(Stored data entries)
=======
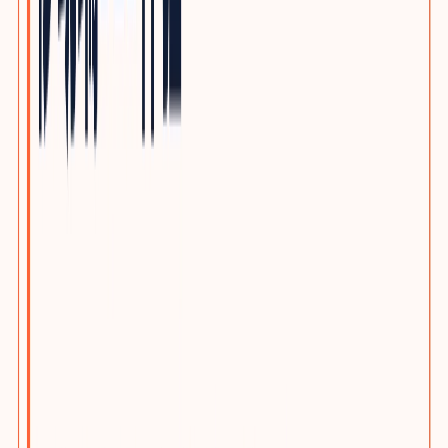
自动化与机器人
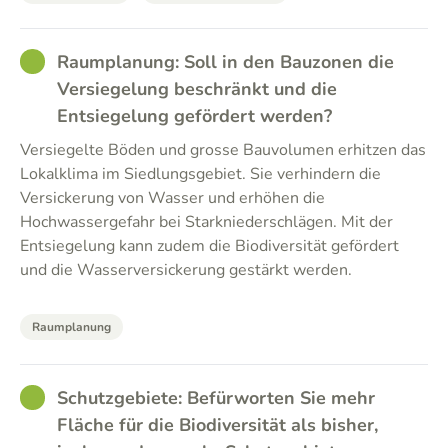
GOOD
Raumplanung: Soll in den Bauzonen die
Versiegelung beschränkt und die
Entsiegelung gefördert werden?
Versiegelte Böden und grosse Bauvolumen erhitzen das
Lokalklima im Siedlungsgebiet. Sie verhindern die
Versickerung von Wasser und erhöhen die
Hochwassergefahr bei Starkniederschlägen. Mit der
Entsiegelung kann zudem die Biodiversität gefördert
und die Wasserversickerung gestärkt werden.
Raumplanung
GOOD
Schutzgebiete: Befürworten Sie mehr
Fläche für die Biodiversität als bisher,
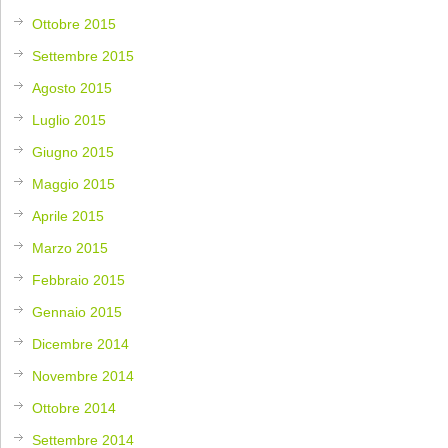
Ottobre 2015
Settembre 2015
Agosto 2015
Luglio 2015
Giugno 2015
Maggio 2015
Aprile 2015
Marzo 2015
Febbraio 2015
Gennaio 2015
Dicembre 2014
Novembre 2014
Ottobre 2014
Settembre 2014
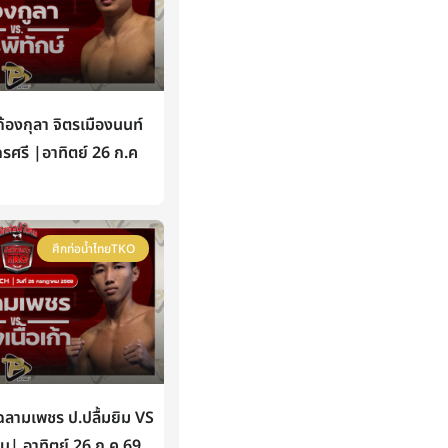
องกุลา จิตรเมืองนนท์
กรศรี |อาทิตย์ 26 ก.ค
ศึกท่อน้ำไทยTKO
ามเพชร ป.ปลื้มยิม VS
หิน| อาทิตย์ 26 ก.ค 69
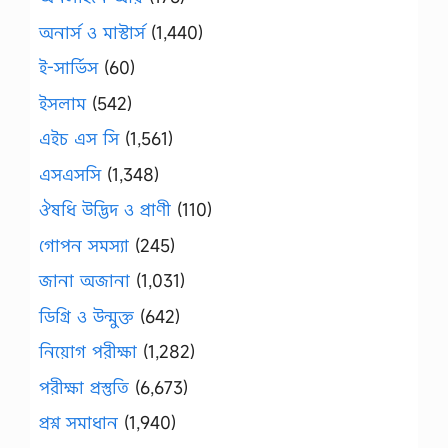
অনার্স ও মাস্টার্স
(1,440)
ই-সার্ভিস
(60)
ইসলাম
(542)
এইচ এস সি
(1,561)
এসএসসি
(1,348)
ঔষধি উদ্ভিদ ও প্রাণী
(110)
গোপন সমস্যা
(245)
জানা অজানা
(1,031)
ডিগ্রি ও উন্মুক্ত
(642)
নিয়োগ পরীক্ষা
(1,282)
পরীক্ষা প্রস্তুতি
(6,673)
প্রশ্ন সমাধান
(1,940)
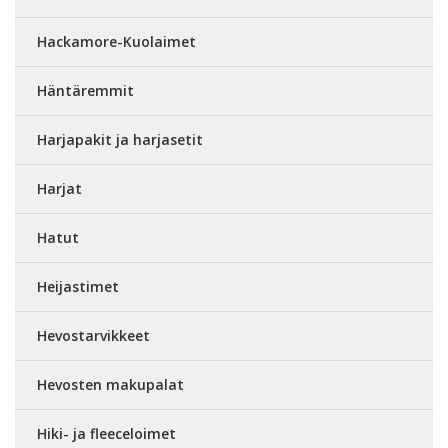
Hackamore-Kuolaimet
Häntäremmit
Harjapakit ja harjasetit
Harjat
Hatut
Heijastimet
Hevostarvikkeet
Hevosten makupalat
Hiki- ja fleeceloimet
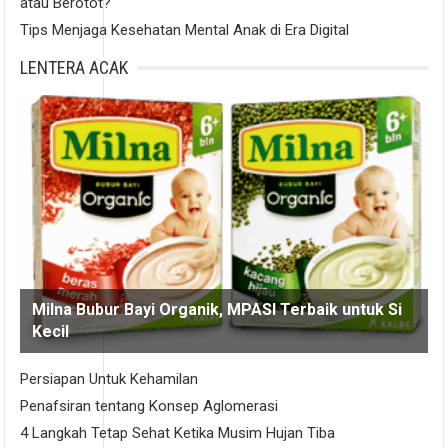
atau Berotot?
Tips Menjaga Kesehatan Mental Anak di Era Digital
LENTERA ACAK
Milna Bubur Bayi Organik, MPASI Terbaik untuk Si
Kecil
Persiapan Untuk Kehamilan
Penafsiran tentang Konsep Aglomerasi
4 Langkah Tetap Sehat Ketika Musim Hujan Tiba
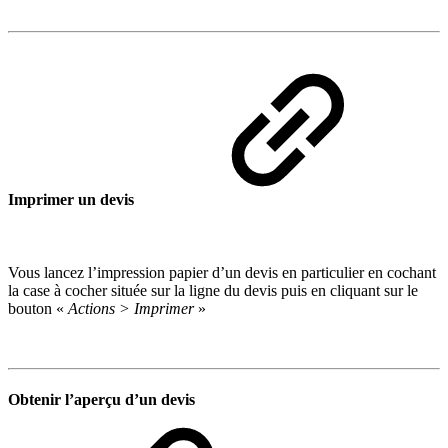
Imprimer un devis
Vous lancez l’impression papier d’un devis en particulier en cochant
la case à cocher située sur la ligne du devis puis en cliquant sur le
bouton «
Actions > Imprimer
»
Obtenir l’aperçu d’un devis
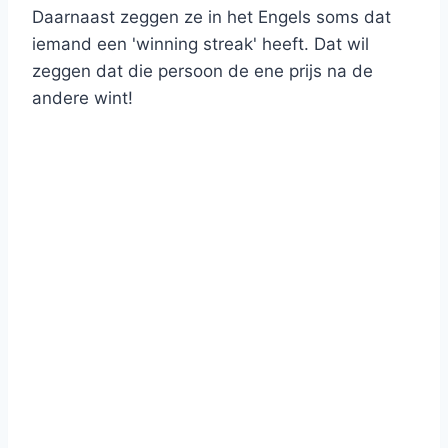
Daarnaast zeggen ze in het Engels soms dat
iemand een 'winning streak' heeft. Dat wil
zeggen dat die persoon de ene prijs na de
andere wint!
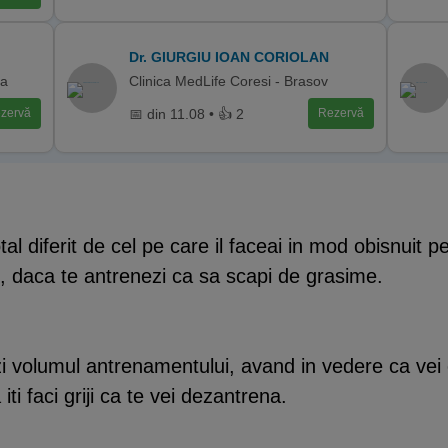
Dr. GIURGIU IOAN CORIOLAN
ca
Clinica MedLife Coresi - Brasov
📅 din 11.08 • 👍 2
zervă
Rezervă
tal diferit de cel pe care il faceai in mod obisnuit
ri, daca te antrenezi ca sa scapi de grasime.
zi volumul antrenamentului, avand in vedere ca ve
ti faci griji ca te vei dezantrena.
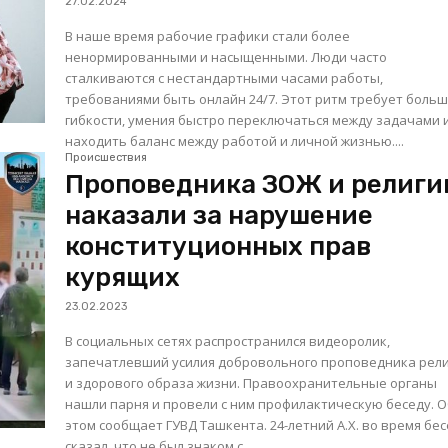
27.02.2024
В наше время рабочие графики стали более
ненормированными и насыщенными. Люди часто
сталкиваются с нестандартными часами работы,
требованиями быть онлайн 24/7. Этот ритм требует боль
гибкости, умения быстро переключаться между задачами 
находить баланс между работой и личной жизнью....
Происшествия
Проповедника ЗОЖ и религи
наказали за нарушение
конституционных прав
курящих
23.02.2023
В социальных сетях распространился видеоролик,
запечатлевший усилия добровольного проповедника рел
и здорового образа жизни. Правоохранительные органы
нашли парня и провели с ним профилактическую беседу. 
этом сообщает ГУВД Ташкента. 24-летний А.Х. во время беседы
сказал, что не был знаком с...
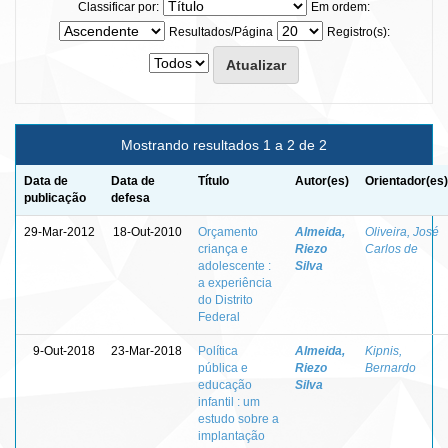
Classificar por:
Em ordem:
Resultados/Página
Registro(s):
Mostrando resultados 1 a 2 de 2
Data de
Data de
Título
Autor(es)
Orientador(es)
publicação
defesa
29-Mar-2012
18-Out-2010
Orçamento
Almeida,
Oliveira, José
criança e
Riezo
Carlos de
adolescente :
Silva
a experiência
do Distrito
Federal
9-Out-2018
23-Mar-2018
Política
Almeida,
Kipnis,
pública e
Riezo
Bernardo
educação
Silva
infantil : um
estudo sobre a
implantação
=======
#### Your objective
Start with the line above containing "Penafsiran tentang Konsep Aglomerasi" and end with the line containing "Obtenir l’aperçu d’un devis". Set down that stretch exactly, without any pictures.

#### Task result
Penafsiran tentang Konsep Aglomerasi
4 Langkah Tetap Sehat Ketika Musim Hujan Tiba
Imprimer un devis
Vous lancez l’impression papier d’un devis en particulier en cochant
la case à cocher située sur la ligne du devis puis en cliquant sur le
bouton «
Actions > Imprimer
»
Obtenir l’aperçu d’un devis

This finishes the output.